La corrélation des obligations avec les actions a légèrement augmenté pour atteindre 0,6 au cours de l’année écoulée, mais cela reste relativement faible par rapport aux autres classes d’actifs en actions. Plus la corrélation est proche de un, plus les actifs évoluent dans le même sens. A l’inverse, plus il est proche de zéro, moins les actifs sont corrélés.

Selon les recherches de Vanguard, la corrélation moyenne entre les obligations et les actions est principalement négative depuis 2000. Une valeur négative signifie alors que les actifs ont tendance à évoluer dans le sens opposé.

Comment gagner de l’argent avec une inflation élevée

Un indicateur important pour tout investisseur est le rendement réel, qui est, en termes simples, le rendement du portefeuille ajusté du taux d’inflation sur une certaine période. En d’autres termes, les rendements réels montrent si les investisseurs ont augmenté ou diminué leur pouvoir d’achat au fil du temps grâce à leurs activités.

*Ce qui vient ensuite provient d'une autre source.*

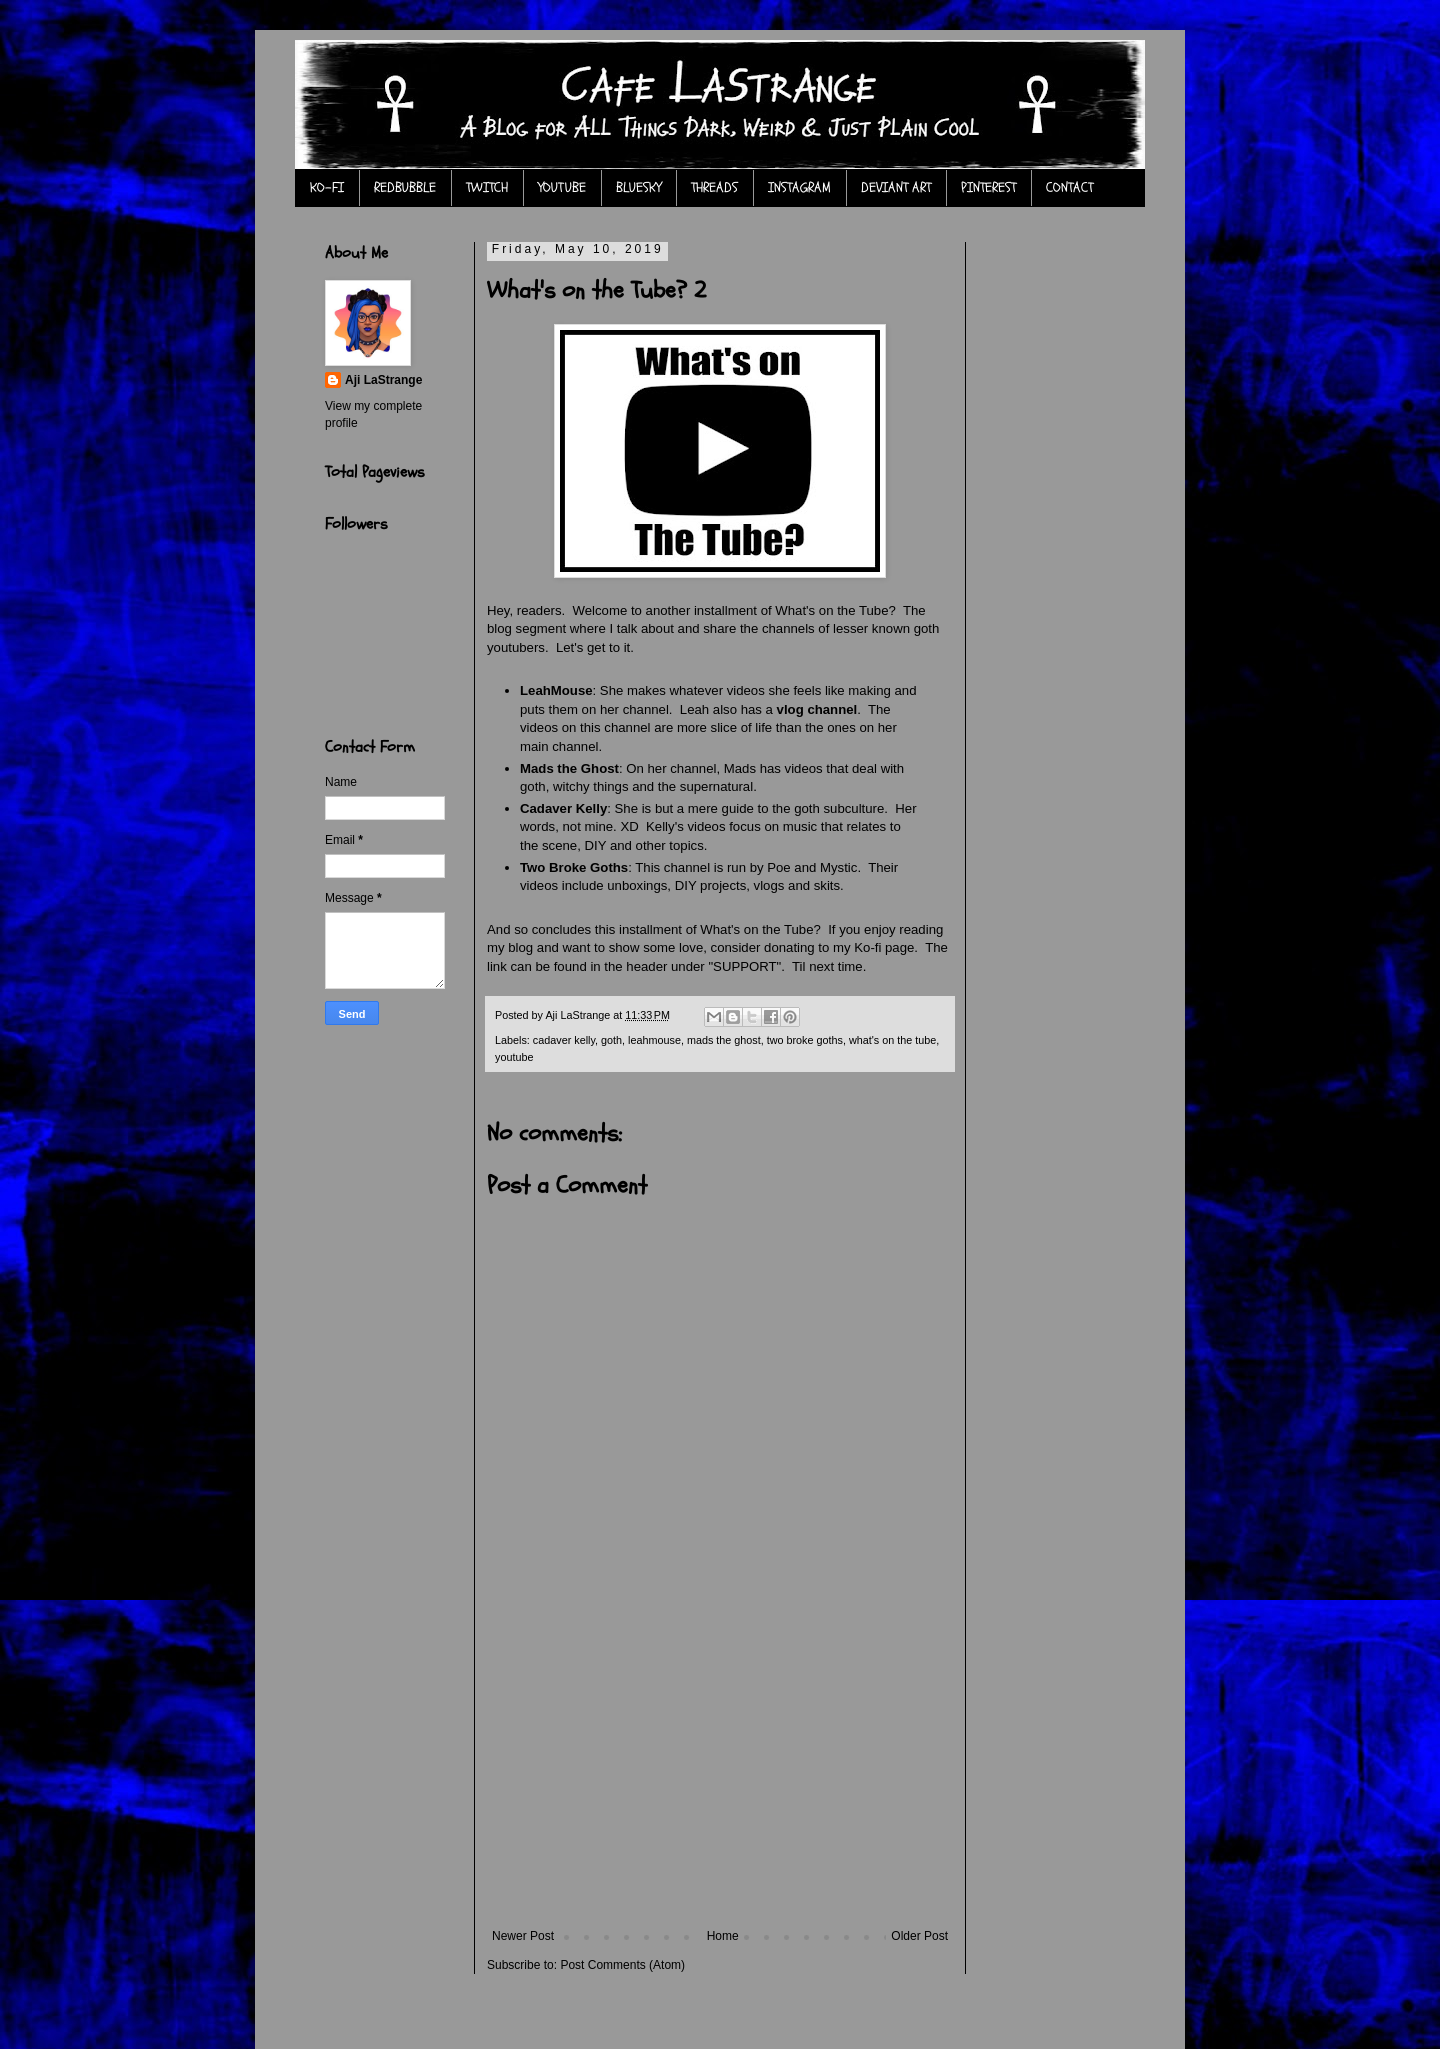 The height and width of the screenshot is (2049, 1440). Describe the element at coordinates (564, 1040) in the screenshot. I see `cadaver kelly` at that location.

Historiquement, le portefeuille 60:40 affiche des rendements annuels moyens d’environ 6 %. Cependant, avec l’inflation élevée d’aujourd’hui, le portefeuille de placement devrait atteindre des rendements vraiment supérieurs à la moyenne afin de maintenir le pouvoir d’achat de chaque montant épargné et investi.

Mais il est probable qu’à long terme, la composition du portefeuille traditionnel continuera de fonctionner.

Allan Roth, analyste chez Wealth Logic

La situation dans le portefeuille traditionnel est encore compliquée par le fait que la hausse des taux d’intérêt est le principal outil de la banque centrale américaine (Fed) dans la lutte contre l’inflation. Dans le même temps, les prix des obligations évoluent dans le sens opposé aux taux d’intérêt. Ainsi, lorsque les taux d’intérêt augmentent, les prix des obligations chutent.

“Mais il est probable qu’à long terme, la composition traditionnelle du portefeuille continuera de fonctionner”, a déclaré Allan Roth, analyste chez Wealth Logic, à CNBC.

« Les investisseurs peuvent se protéger contre les baisses dans une certaine mesure en utilisant la diversification géographique des actions. En ce qui concerne les obligations, les investisseurs pourraient également envisager des obligations à court et moyen termes plutôt que des obligations à plus longue échéance afin de réduire le risque associé à la hausse des taux d’intérêt. Ils devraient probablement éviter les obligations dites « pourries » (obligations à haut risque – note éd.), qui ont tendance à se comporter davantage comme des actions », a conclu Roth.